(WORK INSTRUCTIONS)
When the line containing "パシーについてはさらに掘り下げ実用的に取り入れ" appears in the entries below, begin printing there and stop after the line containing "PARTNER - IUI"; print each of those lines exactly and no other line.

....

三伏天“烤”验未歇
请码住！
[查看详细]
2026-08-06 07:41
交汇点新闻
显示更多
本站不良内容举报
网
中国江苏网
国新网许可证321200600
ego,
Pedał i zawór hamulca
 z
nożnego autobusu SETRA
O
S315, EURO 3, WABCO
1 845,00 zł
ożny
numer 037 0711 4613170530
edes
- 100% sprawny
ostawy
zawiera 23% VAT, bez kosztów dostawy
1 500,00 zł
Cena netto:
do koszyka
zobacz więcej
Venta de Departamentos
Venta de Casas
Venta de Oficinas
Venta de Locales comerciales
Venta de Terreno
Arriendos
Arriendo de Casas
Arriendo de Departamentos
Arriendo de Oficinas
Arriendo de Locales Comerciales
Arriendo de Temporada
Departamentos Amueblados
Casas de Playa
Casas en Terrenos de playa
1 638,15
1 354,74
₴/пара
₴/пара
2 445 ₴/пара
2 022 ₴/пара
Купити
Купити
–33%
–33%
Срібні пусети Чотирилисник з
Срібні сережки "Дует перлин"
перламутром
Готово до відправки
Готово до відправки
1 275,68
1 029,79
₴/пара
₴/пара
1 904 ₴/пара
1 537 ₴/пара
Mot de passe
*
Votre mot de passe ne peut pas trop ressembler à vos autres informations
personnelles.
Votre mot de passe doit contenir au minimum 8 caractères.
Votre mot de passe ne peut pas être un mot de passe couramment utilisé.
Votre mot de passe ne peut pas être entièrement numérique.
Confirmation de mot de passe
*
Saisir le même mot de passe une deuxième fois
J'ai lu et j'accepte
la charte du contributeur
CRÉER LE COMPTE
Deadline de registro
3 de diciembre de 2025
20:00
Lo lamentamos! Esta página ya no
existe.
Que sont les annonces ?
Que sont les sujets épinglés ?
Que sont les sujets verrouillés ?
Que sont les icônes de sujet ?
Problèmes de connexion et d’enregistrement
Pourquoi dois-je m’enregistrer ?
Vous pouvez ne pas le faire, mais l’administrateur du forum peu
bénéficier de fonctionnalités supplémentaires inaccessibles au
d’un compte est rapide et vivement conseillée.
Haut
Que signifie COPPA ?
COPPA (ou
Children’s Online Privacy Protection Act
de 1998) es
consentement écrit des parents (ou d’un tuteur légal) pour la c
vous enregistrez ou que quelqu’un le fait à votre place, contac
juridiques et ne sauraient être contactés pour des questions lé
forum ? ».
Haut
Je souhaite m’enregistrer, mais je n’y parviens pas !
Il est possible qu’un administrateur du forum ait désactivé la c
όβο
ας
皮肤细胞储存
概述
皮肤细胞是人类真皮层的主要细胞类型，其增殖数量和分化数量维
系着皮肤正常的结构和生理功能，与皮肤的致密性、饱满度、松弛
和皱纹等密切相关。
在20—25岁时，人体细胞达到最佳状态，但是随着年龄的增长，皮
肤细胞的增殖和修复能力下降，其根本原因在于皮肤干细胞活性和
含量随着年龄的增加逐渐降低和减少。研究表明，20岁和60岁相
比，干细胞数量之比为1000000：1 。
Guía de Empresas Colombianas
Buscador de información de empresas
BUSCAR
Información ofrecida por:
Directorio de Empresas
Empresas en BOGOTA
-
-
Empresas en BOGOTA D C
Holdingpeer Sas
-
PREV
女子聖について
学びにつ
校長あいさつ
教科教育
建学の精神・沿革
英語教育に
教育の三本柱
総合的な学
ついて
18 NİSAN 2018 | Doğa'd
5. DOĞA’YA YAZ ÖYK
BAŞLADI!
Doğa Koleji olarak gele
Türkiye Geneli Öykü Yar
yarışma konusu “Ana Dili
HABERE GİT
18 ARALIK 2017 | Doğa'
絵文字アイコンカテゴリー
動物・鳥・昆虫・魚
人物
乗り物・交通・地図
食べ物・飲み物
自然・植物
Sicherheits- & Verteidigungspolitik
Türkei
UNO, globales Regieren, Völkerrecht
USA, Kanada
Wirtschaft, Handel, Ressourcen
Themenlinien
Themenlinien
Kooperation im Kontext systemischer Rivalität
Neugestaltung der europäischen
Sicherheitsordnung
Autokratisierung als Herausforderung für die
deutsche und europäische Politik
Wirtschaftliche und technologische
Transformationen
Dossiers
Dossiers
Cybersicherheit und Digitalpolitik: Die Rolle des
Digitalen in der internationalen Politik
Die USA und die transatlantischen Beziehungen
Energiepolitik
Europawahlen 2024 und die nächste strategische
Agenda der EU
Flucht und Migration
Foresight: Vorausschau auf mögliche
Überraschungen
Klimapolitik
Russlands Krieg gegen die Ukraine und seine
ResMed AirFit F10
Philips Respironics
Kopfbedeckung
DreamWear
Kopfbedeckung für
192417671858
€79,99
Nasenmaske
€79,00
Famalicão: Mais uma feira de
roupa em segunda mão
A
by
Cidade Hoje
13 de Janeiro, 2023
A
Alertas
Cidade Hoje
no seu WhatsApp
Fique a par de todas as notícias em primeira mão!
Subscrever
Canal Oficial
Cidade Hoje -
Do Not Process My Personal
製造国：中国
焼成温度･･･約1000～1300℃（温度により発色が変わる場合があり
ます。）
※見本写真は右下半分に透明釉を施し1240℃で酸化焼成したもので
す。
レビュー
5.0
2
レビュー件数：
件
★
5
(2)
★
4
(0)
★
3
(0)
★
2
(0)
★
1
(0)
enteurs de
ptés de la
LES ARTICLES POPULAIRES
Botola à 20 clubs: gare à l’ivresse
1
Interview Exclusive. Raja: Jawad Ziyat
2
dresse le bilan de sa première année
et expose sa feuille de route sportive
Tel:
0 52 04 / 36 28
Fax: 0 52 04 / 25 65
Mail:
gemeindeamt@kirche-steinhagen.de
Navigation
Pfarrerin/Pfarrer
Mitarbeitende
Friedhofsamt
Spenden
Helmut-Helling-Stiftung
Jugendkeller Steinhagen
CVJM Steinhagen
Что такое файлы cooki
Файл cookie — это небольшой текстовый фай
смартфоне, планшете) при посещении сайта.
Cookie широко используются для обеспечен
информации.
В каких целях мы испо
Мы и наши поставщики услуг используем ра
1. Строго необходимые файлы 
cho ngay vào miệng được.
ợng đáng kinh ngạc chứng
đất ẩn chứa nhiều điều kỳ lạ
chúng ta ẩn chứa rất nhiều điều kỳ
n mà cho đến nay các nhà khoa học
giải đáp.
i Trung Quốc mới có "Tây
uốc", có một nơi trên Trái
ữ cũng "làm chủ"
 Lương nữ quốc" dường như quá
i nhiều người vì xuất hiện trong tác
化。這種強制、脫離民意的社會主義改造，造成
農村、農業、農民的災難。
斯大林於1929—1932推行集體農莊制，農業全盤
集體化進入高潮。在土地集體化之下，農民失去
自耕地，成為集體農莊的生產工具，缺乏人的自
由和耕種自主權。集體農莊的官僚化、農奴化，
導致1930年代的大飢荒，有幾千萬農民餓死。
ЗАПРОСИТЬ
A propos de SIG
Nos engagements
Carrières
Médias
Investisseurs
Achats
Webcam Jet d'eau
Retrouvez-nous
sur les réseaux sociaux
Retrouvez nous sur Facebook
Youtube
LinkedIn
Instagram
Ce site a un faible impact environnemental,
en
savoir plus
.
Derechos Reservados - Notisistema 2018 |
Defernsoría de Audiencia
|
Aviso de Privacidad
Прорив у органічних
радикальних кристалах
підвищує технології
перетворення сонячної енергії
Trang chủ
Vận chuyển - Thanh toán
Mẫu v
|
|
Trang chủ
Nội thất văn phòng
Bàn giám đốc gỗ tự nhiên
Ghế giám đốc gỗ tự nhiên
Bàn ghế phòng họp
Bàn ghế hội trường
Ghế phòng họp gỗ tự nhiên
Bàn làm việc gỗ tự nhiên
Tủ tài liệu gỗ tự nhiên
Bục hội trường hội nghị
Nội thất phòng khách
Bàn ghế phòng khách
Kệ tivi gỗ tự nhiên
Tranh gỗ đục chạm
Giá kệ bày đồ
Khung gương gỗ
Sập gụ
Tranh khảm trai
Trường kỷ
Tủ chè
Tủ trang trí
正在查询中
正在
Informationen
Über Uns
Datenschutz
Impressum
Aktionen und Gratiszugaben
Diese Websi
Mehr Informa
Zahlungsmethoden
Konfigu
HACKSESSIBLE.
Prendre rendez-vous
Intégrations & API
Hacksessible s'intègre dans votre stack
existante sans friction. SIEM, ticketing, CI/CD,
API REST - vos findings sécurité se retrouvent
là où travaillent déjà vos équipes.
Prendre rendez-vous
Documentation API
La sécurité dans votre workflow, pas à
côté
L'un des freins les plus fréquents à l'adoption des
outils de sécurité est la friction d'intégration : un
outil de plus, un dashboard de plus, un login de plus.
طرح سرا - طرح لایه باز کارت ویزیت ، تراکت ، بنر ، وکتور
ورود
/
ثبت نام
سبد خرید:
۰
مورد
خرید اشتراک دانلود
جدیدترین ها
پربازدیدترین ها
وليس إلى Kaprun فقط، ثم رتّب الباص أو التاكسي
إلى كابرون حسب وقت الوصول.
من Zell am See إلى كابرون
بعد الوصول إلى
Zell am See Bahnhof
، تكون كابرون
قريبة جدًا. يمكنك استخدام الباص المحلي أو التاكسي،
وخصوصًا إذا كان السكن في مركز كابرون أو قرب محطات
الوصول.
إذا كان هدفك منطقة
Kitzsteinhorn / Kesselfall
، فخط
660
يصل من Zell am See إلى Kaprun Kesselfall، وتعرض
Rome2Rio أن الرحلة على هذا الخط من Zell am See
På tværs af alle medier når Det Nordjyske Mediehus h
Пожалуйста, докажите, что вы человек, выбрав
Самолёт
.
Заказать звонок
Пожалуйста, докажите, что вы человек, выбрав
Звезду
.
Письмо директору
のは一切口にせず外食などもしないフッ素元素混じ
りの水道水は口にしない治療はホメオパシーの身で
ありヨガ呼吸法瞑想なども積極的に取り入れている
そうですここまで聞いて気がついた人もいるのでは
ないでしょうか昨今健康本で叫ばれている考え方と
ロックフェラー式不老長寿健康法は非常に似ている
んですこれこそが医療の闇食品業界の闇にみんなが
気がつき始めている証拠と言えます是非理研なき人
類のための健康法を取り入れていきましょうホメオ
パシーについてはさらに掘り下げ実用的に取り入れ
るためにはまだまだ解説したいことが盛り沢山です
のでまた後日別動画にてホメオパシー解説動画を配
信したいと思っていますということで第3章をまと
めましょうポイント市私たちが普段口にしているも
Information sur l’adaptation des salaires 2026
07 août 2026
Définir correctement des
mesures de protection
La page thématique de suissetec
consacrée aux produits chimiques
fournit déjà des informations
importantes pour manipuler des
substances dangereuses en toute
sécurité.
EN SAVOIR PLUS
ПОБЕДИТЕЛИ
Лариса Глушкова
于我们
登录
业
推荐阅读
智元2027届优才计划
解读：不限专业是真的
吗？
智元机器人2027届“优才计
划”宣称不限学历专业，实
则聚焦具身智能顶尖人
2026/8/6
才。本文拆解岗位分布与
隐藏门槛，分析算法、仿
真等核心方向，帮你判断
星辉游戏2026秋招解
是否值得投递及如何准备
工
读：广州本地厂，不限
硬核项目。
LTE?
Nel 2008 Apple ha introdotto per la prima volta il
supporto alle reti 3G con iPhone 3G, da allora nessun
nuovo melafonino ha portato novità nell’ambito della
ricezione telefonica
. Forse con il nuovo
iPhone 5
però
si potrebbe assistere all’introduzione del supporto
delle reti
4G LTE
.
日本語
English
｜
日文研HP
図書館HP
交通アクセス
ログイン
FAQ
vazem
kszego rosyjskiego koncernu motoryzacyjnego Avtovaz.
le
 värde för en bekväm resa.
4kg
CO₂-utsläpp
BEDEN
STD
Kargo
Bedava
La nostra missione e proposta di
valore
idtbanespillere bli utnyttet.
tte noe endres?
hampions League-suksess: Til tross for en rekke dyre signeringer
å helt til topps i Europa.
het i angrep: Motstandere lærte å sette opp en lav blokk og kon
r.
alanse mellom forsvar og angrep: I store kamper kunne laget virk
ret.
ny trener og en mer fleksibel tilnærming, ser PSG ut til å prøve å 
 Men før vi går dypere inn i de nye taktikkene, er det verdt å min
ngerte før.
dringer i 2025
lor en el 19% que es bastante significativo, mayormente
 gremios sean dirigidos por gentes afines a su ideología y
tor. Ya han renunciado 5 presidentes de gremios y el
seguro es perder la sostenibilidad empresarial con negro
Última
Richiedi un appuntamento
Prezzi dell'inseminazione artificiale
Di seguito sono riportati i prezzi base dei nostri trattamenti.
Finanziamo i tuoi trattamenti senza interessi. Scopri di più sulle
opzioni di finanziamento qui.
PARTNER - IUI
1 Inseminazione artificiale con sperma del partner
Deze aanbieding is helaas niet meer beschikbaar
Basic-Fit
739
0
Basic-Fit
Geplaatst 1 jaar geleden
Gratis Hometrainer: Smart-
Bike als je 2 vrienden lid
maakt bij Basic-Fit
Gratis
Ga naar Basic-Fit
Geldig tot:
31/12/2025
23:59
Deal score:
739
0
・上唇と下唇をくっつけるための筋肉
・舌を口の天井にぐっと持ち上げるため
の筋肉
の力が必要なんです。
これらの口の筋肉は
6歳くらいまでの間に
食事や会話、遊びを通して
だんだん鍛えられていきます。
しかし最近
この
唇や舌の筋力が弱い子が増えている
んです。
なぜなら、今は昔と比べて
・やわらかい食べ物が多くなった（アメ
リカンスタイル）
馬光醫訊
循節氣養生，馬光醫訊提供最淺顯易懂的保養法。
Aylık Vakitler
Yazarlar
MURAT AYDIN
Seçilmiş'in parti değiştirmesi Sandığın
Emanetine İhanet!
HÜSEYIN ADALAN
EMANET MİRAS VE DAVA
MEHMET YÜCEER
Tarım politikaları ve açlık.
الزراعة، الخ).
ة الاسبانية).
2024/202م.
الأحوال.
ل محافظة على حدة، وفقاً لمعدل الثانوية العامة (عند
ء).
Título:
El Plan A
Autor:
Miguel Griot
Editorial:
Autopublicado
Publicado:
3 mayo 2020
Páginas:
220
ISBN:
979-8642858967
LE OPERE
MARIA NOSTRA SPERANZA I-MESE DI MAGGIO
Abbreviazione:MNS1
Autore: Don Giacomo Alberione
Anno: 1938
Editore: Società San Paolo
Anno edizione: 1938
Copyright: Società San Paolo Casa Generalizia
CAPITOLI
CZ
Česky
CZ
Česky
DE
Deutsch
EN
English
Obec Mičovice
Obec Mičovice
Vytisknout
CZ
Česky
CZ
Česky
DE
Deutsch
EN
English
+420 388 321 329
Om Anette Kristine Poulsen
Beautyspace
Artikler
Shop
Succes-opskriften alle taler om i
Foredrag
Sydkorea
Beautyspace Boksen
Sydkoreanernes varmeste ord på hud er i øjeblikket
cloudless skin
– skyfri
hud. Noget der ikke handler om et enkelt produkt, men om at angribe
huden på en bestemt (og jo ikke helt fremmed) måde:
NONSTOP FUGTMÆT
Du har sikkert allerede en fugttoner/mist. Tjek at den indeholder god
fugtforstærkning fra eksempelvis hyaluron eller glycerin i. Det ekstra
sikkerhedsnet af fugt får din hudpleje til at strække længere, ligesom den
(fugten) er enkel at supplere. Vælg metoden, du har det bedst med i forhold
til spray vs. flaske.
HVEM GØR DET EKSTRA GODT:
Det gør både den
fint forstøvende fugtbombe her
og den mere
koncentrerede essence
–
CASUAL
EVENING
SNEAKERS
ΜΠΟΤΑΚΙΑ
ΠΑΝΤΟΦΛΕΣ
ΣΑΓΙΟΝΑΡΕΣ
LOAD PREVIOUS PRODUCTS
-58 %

....

(REPLY)
パシーについてはさらに掘り下げ実用的に取り入れ
るためにはまだまだ解説したいことが盛り沢山です
のでまた後日別動画にてホメオパシー解説動画を配
信したいと思っていますということで第3章をまと
めましょうポイント市私たちが普段口にしているも
Information sur l’adaptation des salaires 2026
07 août 2026
Définir correctement des
mesures de protection
La page thématique de suissetec
consacrée aux produits chimiques
fournit déjà des informations
importantes pour manipuler des
substances dangereuses en toute
sécurité.
EN SAVOIR PLUS
ПОБЕДИТЕЛИ
Лариса Глушкова
于我们
登录
业
推荐阅读
智元2027届优才计划
解读：不限专业是真的
吗？
智元机器人2027届“优才计
划”宣称不限学历专业，实
则聚焦具身智能顶尖人
2026/8/6
才。本文拆解岗位分布与
隐藏门槛，分析算法、仿
真等核心方向，帮你判断
星辉游戏2026秋招解
是否值得投递及如何准备
工
读：广州本地厂，不限
硬核项目。
LTE?
Nel 2008 Apple ha introdotto per la prima volta il
supporto alle reti 3G con iPhone 3G, da allora nessun
nuovo melafonino ha portato novità nell’ambito della
ricezione telefonica
. Forse con il nuovo
iPhone 5
però
si potrebbe assistere all’introduzione del supporto
delle reti
4G LTE
.
日本語
English
｜
日文研HP
図書館HP
交通アクセス
ログイン
FAQ
vazem
kszego rosyjskiego koncernu motoryzacyjnego Avtovaz.
le
 värde för en bekväm resa.
4kg
CO₂-utsläpp
BEDEN
STD
Kargo
Bedava
La nostra missione e proposta di
valore
idtbanespillere bli utnyttet.
tte noe endres?
hampions League-suksess: Til tross for en rekke dyre signeringer
å helt til topps i Europa.
het i angrep: Motstandere lærte å sette opp en lav blokk og kon
r.
alanse mellom forsvar og angrep: I store kamper kunne laget virk
ret.
ny trener og en mer fleksibel tilnærming, ser PSG ut til å prøve å 
 Men før vi går dypere inn i de nye taktikkene, er det verdt å min
ngerte før.
dringer i 2025
lor en el 19% que es bastante significativo, mayormente
 gremios sean dirigidos por gentes afines a su ideología y
tor. Ya han renunciado 5 presidentes de gremios y el
seguro es perder la sostenibilidad empresarial con negro
Última
Richiedi un appuntamento
Prezzi dell'inseminazione artificiale
Di seguito sono riportati i prezzi base dei nostri trattamenti.
Finanziamo i tuoi trattamenti senza interessi. Scopri di più sulle
opzioni di finanziamento qui.
PARTNER - IUI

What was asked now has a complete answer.